Empezaré con una cita de Harriet Beecher Stowe que encontré hace poco en un artículo del Financial Times: "En esta época del año", decía la autora de “La cabaña del tío Tom”, "desperdiciamos gran cantidad de dinero para comprar cosas que nadie quiere y a las que nadie prestará atención después de habérselas regalado".

Hace más de siglo y medio, cuando aún no se había inventado el Black Friday y otras argucias para vender más, la señora Stowe anticipaba ya la opinión de muchos economistas: muchos de nuestros regalos destruyen valor. El argumento tiene lógica. Si me gustan los bombones y una caja de buena calidad vale 30 euros, pero prefiero comprar un recambio de mi máquina de afeitar por el mismo precio, eso quiere decir que esto último es más útil para mí. Por tanto, si mi tía Filomena me regala los bombones, está desperdiciando el dinero.

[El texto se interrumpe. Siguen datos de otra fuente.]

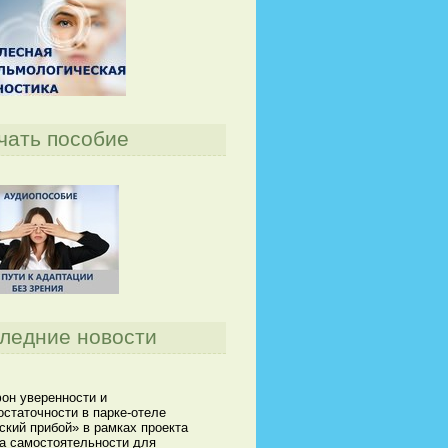
чать пособие
ледние новости
он уверенности и
статочности в парке-отеле
кий прибой» в рамках проекта
а самостоятельности для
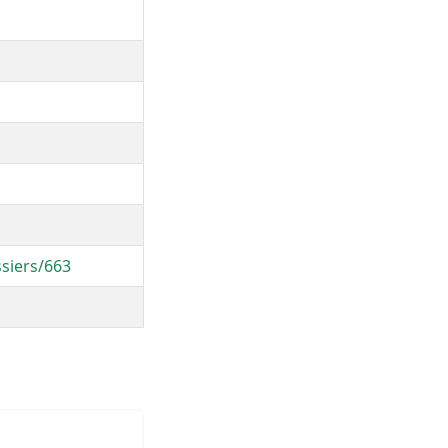
ssiers/663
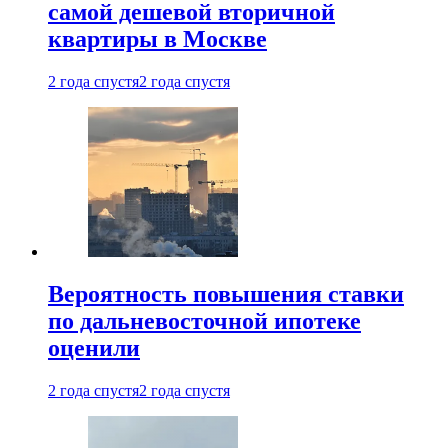
самой дешевой вторичной
квартиры в Москве
2 года спустя
2 года спустя
Вероятность повышения ставки
по дальневосточной ипотеке
оценили
2 года спустя
2 года спустя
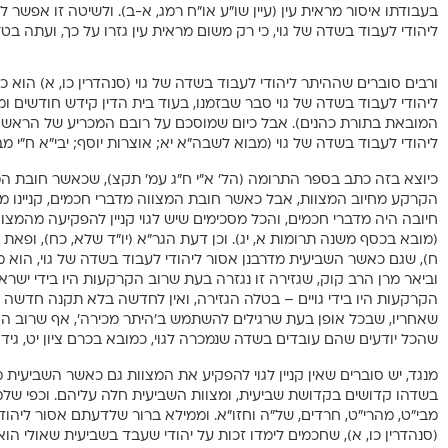
בעבודתו איסור מראית עין (עיין שו”ע או”ח רמג, א-ב). ולשיטה זו אפשר
ליהודי לעבוד בשדה של גוי, כי רק משום מראית עין גזרו על כך, ועתה בט
ורבים סוברים שההיתר ליהודי לעבוד בשדה של גוי (סנהדרין כו, א) הוא
ליהודי לעבוד בשדה של גוי סבר שבזמנו, בעוד בית הדין קידש חודשים ו
המובאת בתורת כהנים). אבל כיום שמוסכם על רובם המכריע של הראשונ
ליהודי לעבוד בשדה של גוי (מבוא לשבה”א יא; אוצרות יוסף; יבי”א ח”י מב, 
כיוצא בזה כתב בספר התרומה (הל’ א”י ח”ג עמ’ תקצ), שכאשר חובת המצו
הקרקע מחיוב המצוות, אבל כאשר חובת המצווה מדברי חכמים, קניינו מפ
חיובה היה מדברי חכמים, והכל מסכימים שיש לגוי קניין להפקיעה מהמצוות 
(מובא בכסף משנה תרומות א, יג). וכן דעת הגר”א (יו”ד שלא, כח), ופאת
ח), שגם כאשר השביעית מדרבנן אסור ליהודי לעבוד בשדה של גוי, הוא מש
וביאר מרן הרב קוק, שגזירה זו נגזרה בעת שרוב הקרקעות היו בידי ישרא
הקרקעות היו בידי גויים – בטלה הגזירה, ואין לחדשה בלא תקנה חדשה (ש
שאחריו, שבכל אופן בעת שרגילים להשתמש ב’היתר מכירה’, אף שרוב הקר
שהכל יודעים שהם עובדים בשדה שנמכרה לגוי, כמובא בכרם ציון יט, גידולי צי
מנגד, יש סוברים שאין קניין לגוי להפקיע את המצוות גם כאשר השביעית 
בשדהו קדושים בקדושת שביעית, ומצוות השביעית חלה עליהם. וכפי של
מבי”ט, מהרי”ט, חרדים, של”ה וחזו”א. וממילא ברור שלדעתם אסור ליהוד
(סנהדרין כו, א), שחכמים לימדו זכות על יהודי שעבד בשביעית שאולי הו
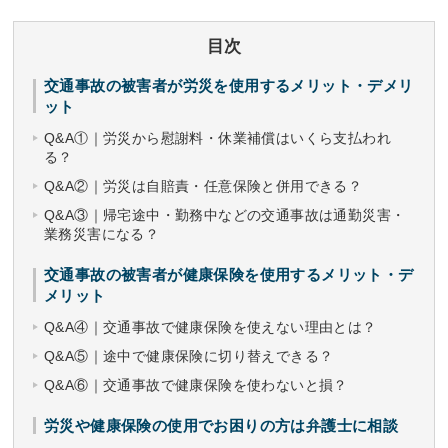
目次
交通事故の被害者が労災を使用するメリット・デメリ
ット
Q&A①｜労災から慰謝料・休業補償はいくら支払われ
る？
Q&A②｜労災は自賠責・任意保険と併用できる？
Q&A③｜帰宅途中・勤務中などの交通事故は通勤災害・
業務災害になる？
交通事故の被害者が健康保険を使用するメリット・デ
メリット
Q&A④｜交通事故で健康保険を使えない理由とは？
Q&A⑤｜途中で健康保険に切り替えできる？
Q&A⑥｜交通事故で健康保険を使わないと損？
労災や健康保険の使用でお困りの方は弁護士に相談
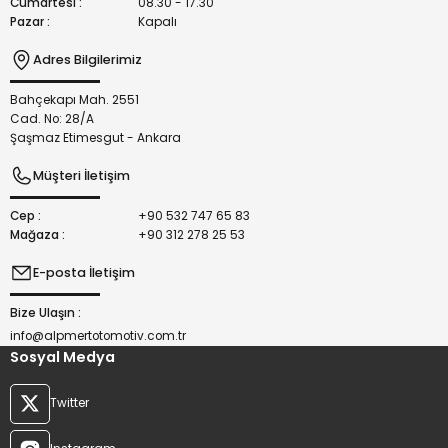
Cumartesi :
08.30 - 17.30
Pazar :
Kapalı
Adres Bilgilerimiz
Bahçekapı Mah. 2551
Gönder
Cad. No: 28/A
Şaşmaz Etimesgut - Ankara
Müşteri İletişim
Cep :
+90 532 747 65 83
Mağaza :
+90 312 278 25 53
E-posta İletişim
Bize Ulaşın :
info@alpmertotomotiv.com.tr
Sosyal Medya
Twitter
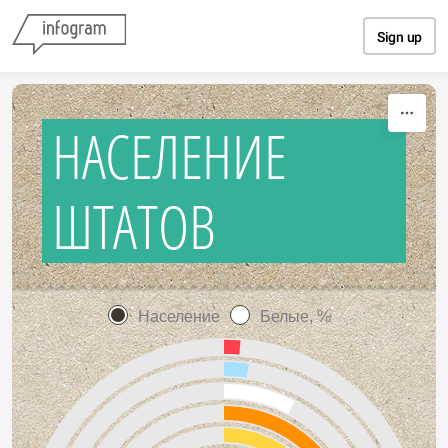
Skip to content
Sign up
НАСЕЛЕНИЕ
ШТАТОВ
Население
Белые, %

Desde mi punto de vista de sobrino y de mi afeitado, la señora Stowe tiene razón.

Pero ahora pongámonos en la posición de mi tía: quiere hacerme un regalo y sabe que me vendría bien algo para el afeitado. ¿Lo comprará? No: ¿a quién se le ocurre mostrar de este modo su cariño por su sobrino? Claro que podría darme los 30 euros, pero solo lo hará si sabe que necesito muchas cosas con urgencia, que no tengo dinero y no lo tendré durante bastante tiempo y ella solo puede darme 30 euros. Pero esto es más un donativo que un regalo. Y si mi tía Filomena me preguntase qué quiero para Navidad, probablemente me daría vergüenza pedirle el repuesto. O sea que acabaré comiendo bombones.

Lo cual no es una calamidad, salvo quizás para los economistas utilitaristas (dejando aparte a los médicos). Los bombones me hacen feliz (suponiendo que no me creen problemas médicos), pero no me atrevo ni siquiera a pensar en ellos, porque en mi presupuesto no cabe ni una bolsita de cuatro unidades. De modo que una caja de 30 euros sería algo así como el paraíso; yo no me atrevería a gastar mi dinero en ella, pero si me la regalan los disfrutaré, aunque vaya mal afeitado durante unos meses. Un buen regalo es, pues, algo que trasciende lo que una persona puede comprar por sí misma, algo “excesivo”, que se sale de los planes del que recibe el regalo, no necesariamente porque sea muy caro. Entonces, ya no es un mal uso de los recursos.

La cultura del regalo es excelente, aunque no sea un óptimo económico para el punto de vista, un poco cicatero, de algunos economistas, porque puede ser un óptimo social: una sociedad que hace regalos debe tener muchas cosas buenas. Y es también un magnífico aprendizaje personal, familiar y social de solidaridad, amistad, simpatía y, en una palabra, de amor.

Ahora bien: ¿espera mi tía que yo le corresponda con otro obsequio para su cumpleaños, y por un valor de unos 30 euros? Si es así, estamos convirtiendo la cultura del regalo en la del intercambio, en la del mercado, que se rige por otras reglas. Bueno, esto nos lo encontramos con frecuencia: “se casa el hijo de Fulanita; tendremos que hacerle un regalo, y tendrá que ser caro, porque ellos se gastaron bastante cuando se casó nuestra hija”.

A menudo me pregunto cómo gastamos nuestros ingresos, quizás elevados, en una sociedad rica. A veces, en cosas necesarias; otras veces, en cosas más o menos superfluas, aunque naturales, porque el ser humano tiene una capacidad infinita de querer más. La cultura del regalo nos da otra clave: en ella introducimos entre nuestras necesidades las necesidades de los demás –o quizás es solo la necesidad o el deseo que nos hemos creado de mostrar así que somos civilizados, o quizás que somos superiores, o simplemente de mostrar que les queremos. De este modo, nos las ingeniamos para producir todo lo que podemos producir para maximizar nuestro nivel de vida: el consumo es una necesidad, como nos recuerdan las campañas de Navidad, y otras muchas campañas a lo largo del año. Pero, ¿es solidario comprar para regalar, de manera compulsiva y buscando la contraprestación? ¿Hay otras maneras de que tener en cuenta las necesidades de otros, sin la cultura del intercambio de regalos?